Programming for Biology
October 10 - 25, 2016
Application Deadline: August 19 2016
Simon Prochnik, DOE Joint Genome Institute
Sofia Robb, Stowers Institute for Medical Research

See the roll of honor - who's taken the course in the past

Web-based tools are no longer enough for today's biologist, who must access and analyze large data sets from myriad sources in disparate formats. The need to design and implement custom analysis pipelines is becoming ever more important as new technologies increase the already-exponential rate at which biological data are generated. Designed for lab biologists with little or no programming experience, this course will give students the bioinformatics and scripting skills necessary to exploit this abundance of biological data. The only prerequisite for the course is basic knowledge of UNIX; some scripting experience is also helpful. Lectures and problem sets from previous years are available online, and students are welcome to study this background material before starting the course.

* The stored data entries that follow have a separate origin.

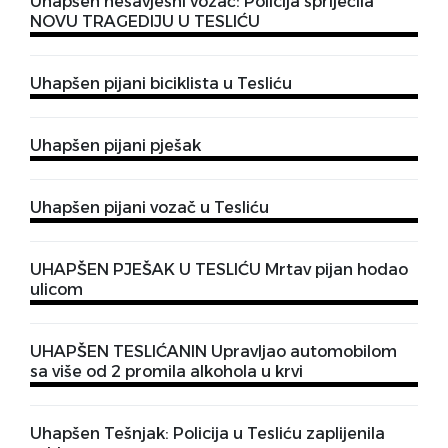
Uhapšen nesavjesni vozač: Policija spriječila
NOVU TRAGEDIJU U TESLIĆU
Uhapšen pijani biciklista u Tesliću
Uhapšen pijani pješak
Uhapšen pijani vozač u Tesliću
UHAPŠEN PJEŠAK U TESLIĆU Mrtav pijan hodao
ulicom
UHAPŠEN TESLIĆANIN Upravljao automobilom
sa više od 2 promila alkohola u krvi
Uhapšen Tešnjak: Policija u Tesliću zaplijenila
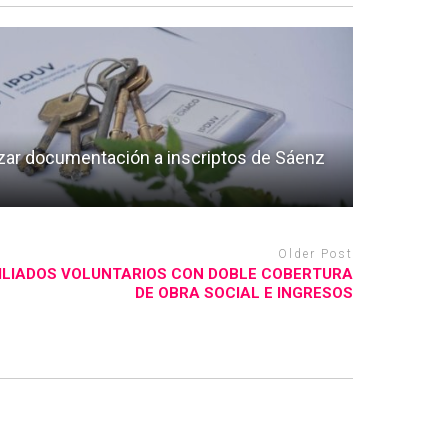
lizar documentación a inscriptos de Sáenz
Older Post
ILIADOS VOLUNTARIOS CON DOBLE COBERTURA
DE OBRA SOCIAL E INGRESOS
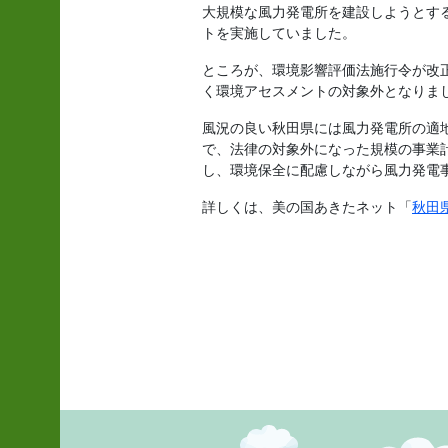
大規模な風力発電所を建設しようとする
トを実施していました。
ところが、環境影響評価法施行令が改正さ
く環境アセスメントの対象外となりま
風況の良い秋田県には風力発電所の適
で、法律の対象外になった規模の事業
し、環境保全に配慮しながら風力発電
詳しくは、美の国あきたネット「
秋田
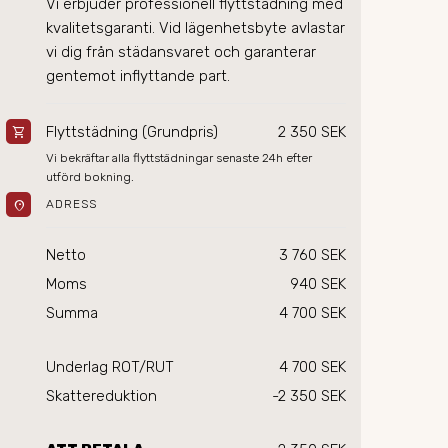
Vi erbjuder professionell flyttstädning med 
kvalitetsgaranti. Vid lägenhetsbyte avlastar 
vi dig från städansvaret och garanterar 
gentemot inflyttande part.
Flyttstädning (Grundpris)
2 350 SEK
shopping_cart
Vi bekräftar alla flyttstädningar senaste 24h efter 
utförd bokning.
location_on
ADRESS
Netto
3 760 SEK
Moms
940 SEK
Summa
4 700 SEK
Underlag ROT/RUT
4 700 SEK
Skattereduktion
-2 350 SEK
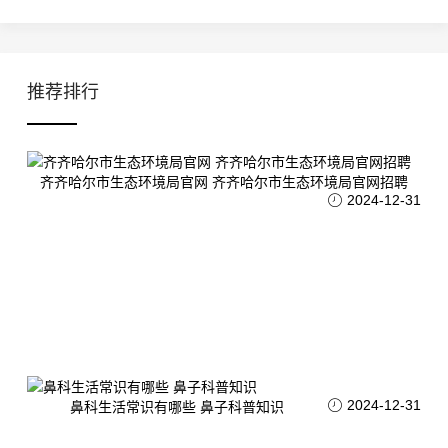
推荐排行
齐齐哈尔市生态环境局官网 齐齐哈尔市生态环境局官网招聘
2024-12-31
2024-12-31
鼻科生活常识有哪些 鼻子科普知识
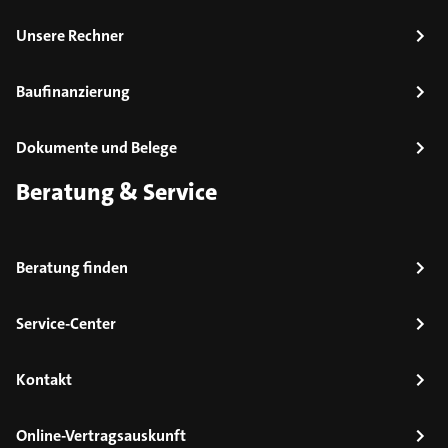
Unsere Rechner
Baufinanzierung
Dokumente und Belege
Beratung & Service
Beratung finden
Service-Center
Kontakt
Online-Vertragsauskunft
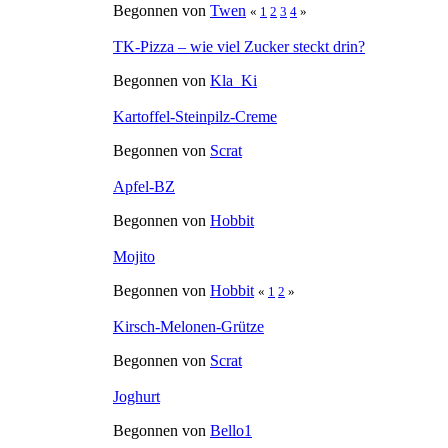
Begonnen von
Twen
«
1
2
3
4
»
TK-Pizza – wie viel Zucker steckt drin?
Begonnen von
Kla_Ki
Kartoffel-Steinpilz-Creme
Begonnen von
Scrat
Apfel-BZ
Begonnen von
Hobbit
Mojito
Begonnen von
Hobbit
«
1
2
»
Kirsch-Melonen-Grütze
Begonnen von
Scrat
Joghurt
Begonnen von
Bello1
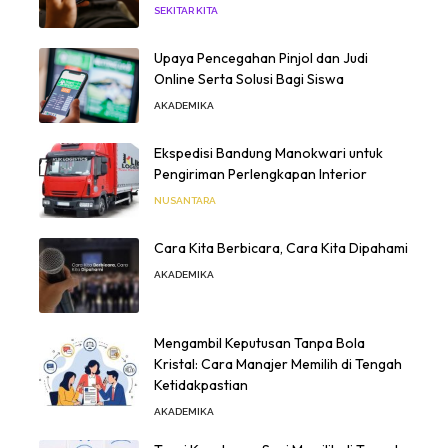
SEKITAR KITA
Upaya Pencegahan Pinjol dan Judi
Online Serta Solusi Bagi Siswa
AKADEMIKA
Ekspedisi Bandung Manokwari untuk
Pengiriman Perlengkapan Interior
NUSANTARA
Cara Kita Berbicara, Cara Kita Dipahami
AKADEMIKA
Mengambil Keputusan Tanpa Bola
Kristal: Cara Manajer Memilih di Tengah
Ketidakpastian
AKADEMIKA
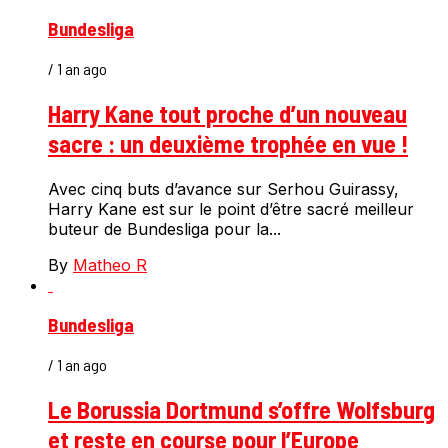
Bundesliga
/ 1 an ago
Harry Kane tout proche d’un nouveau
sacre : un deuxième trophée en vue !
Avec cinq buts d’avance sur Serhou Guirassy,
Harry Kane est sur le point d’être sacré meilleur
buteur de Bundesliga pour la...
By
Matheo R
Bundesliga
/ 1 an ago
Le Borussia Dortmund s’offre Wolfsburg
et reste en course pour l’Europe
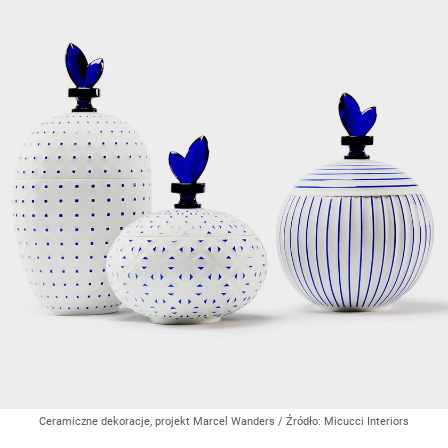
Ceramiczne dekoracje, projekt Marcel Wanders
/ Źródło:
Micucci Interiors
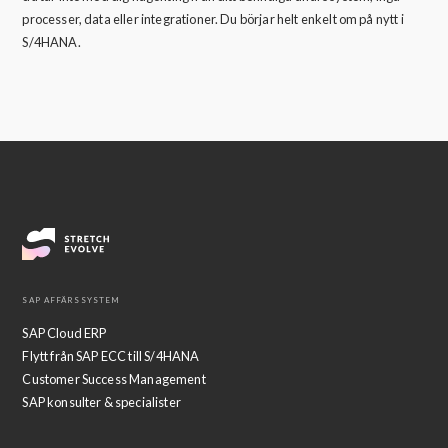
processer, data eller integrationer. Du börjar helt enkelt om på nytt i
S/4HANA.
SAP AFFÄRSSYSTEM
SAP Cloud ERP
Flytt från SAP ECC till S/4HANA
Customer Success Management
SAP konsulter & specialister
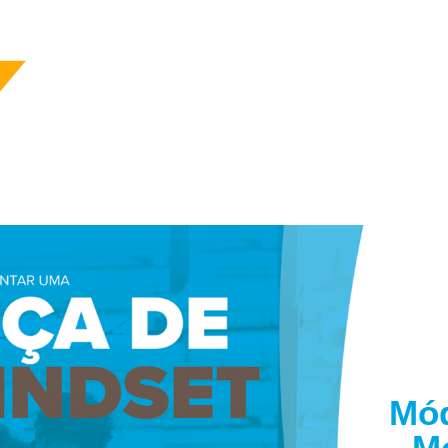
Mód
Mó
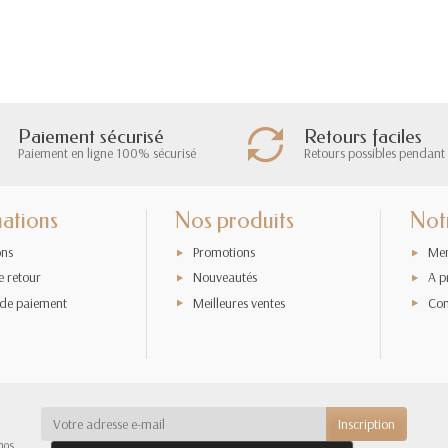
Paiement sécurisé
Retours faciles
Paiement en ligne 100% sécurisé
Retours possibles pendant 
ations
Nos produits
Not
ons
Promotions
Men
e retour
Nouveautés
A p
de paiement
Meilleures ventes
Con
nos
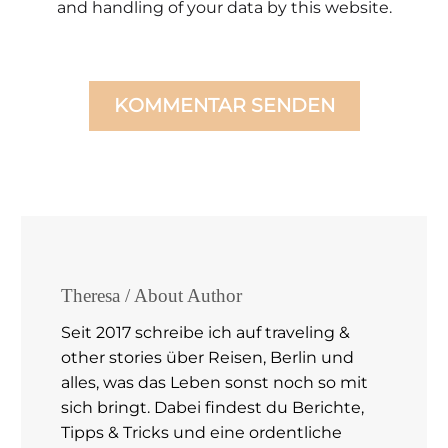
and handling of your data by this website.
KOMMENTAR SENDEN
Theresa
/ About Author
Seit 2017 schreibe ich auf traveling &
other stories über Reisen, Berlin und
alles, was das Leben sonst noch so mit
sich bringt. Dabei findest du Berichte,
Tipps & Tricks und eine ordentliche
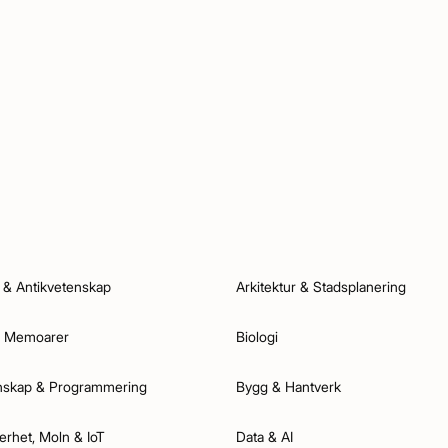
 & Antikvetenskap
Arkitektur & Stadsplanering
 & Memoarer
Biologi
nskap & Programmering
Bygg & Hantverk
rhet, Moln & IoT
Data & AI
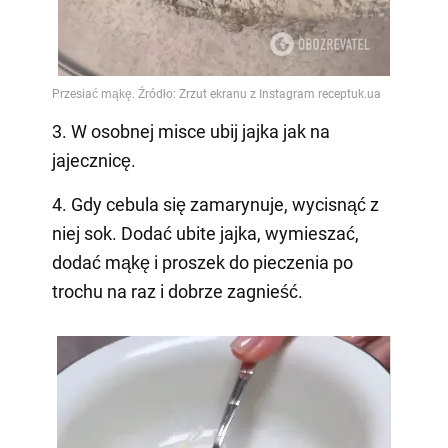
3. W osobnej misce ubij jajka jak na
jajecznicę.
4. Gdy cebula się zamarynuje, wycisnąć z
niej sok. Dodać ubite jajka, wymieszać,
dodać mąkę i proszek do pieczenia po
trochu na raz i dobrze zagnieść.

This course teaches Perl, a scripting language that is easy to learn and efficient to use. Perl also has a vast array of ready-built tools such as Bioperl that are designed to solve common biological problems. The course begins with one week of introductory coding, continues with a survey of available biological libraries and practical topics in bioinformatics, and ends with a final group project. Formal instruction is provided on every topic by the instructors, teaching assistants, and invited experts. Students will work together to solve problem sets covering common scenarios in the acquisition, validation, integration, analysis, and visualization of biological data. They will learn how to design, construct, and run powerful and extensible analysis pipelines in a straightforward manner. For their final projects, students will pose problems using their own data and work with each other and the faculty to solve them. In the past, final projects have formed the basis of publications and freely available resources (see, for example, the Deobfuscator module in BioPerl). Students are provided with a library of Perl reference books that they can home with them.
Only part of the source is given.